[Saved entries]

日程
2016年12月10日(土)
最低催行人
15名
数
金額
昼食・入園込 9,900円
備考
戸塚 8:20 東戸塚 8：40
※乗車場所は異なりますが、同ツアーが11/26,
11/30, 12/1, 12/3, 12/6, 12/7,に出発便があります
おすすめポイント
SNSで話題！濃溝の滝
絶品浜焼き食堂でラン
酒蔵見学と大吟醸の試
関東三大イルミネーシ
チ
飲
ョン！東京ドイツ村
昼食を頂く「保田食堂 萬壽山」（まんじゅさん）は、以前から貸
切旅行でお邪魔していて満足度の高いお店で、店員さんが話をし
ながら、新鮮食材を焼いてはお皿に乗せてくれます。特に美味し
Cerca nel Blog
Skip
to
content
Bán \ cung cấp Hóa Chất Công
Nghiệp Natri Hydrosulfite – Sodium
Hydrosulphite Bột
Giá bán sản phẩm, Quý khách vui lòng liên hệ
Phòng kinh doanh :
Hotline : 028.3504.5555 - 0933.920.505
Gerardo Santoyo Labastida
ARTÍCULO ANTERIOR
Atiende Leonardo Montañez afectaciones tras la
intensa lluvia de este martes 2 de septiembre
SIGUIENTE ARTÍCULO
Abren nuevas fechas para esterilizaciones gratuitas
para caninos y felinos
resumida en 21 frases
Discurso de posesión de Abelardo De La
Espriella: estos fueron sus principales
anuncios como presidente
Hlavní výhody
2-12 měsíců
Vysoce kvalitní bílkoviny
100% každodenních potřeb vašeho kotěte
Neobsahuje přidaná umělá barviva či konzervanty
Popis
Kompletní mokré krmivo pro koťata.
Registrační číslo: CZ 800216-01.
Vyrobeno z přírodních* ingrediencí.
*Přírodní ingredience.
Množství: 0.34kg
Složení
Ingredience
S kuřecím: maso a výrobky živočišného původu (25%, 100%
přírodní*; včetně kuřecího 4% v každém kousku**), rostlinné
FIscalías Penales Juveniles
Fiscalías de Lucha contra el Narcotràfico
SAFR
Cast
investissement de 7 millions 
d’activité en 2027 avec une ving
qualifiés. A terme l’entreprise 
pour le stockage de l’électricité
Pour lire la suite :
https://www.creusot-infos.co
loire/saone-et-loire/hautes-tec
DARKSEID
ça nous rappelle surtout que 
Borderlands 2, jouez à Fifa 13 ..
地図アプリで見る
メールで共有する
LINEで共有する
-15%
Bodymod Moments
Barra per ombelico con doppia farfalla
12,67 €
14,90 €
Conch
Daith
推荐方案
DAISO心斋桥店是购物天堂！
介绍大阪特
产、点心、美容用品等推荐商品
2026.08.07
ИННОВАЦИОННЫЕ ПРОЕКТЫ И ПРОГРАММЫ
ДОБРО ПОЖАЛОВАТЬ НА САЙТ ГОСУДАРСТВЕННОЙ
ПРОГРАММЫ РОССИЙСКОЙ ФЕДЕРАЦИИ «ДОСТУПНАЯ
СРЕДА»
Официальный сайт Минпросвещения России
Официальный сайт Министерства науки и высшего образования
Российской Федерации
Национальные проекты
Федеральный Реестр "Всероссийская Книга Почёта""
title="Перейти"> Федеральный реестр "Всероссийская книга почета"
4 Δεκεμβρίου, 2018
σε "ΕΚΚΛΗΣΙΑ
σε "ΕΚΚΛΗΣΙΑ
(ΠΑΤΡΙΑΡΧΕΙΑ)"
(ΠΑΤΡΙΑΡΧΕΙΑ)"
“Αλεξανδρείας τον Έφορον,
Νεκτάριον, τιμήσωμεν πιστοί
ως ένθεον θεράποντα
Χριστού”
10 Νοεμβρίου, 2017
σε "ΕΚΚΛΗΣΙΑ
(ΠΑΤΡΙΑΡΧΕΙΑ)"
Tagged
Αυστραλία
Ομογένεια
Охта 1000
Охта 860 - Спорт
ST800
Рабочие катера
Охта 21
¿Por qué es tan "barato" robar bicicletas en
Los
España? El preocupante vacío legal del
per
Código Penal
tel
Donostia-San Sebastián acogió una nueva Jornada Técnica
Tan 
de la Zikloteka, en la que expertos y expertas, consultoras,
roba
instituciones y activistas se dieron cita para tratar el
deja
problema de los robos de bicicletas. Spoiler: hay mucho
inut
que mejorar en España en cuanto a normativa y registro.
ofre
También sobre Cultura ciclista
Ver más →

§ DIRECTIONS
Looking at the data above, write out exactly the lines that start at the one containing "Registrační číslo: CZ 800216-01." and end at the one containing "ДОБРО ПОЖАЛОВАТЬ НА САЙТ ГОСУДАРСТВЕННОЙ"; include both and nothing beyond.

§ YOUR SOLUTION
Registrační číslo: CZ 800216-01.
Vyrobeno z přírodních* ingrediencí.
*Přírodní ingredience.
Množství: 0.34kg
Složení
Ingredience
S kuřecím: maso a výrobky živočišného původu (25%, 100%
přírodní*; včetně kuřecího 4% v každém kousku**), rostlinné
FIscalías Penales Juveniles
Fiscalías de Lucha contra el Narcotràfico
SAFR
Cast
investissement de 7 millions 
d’activité en 2027 avec une ving
qualifiés. A terme l’entreprise 
pour le stockage de l’électricité
Pour lire la suite :
https://www.creusot-infos.co
loire/saone-et-loire/hautes-tec
DARKSEID
ça nous rappelle surtout que 
Borderlands 2, jouez à Fifa 13 ..
地図アプリで見る
メールで共有する
LINEで共有する
-15%
Bodymod Moments
Barra per ombelico con doppia farfalla
12,67 €
14,90 €
Conch
Daith
推荐方案
DAISO心斋桥店是购物天堂！
介绍大阪特
产、点心、美容用品等推荐商品
2026.08.07
ИННОВАЦИОННЫЕ ПРОЕКТЫ И ПРОГРАММЫ
ДОБРО ПОЖАЛОВАТЬ НА САЙТ ГОСУДАРСТВЕННОЙ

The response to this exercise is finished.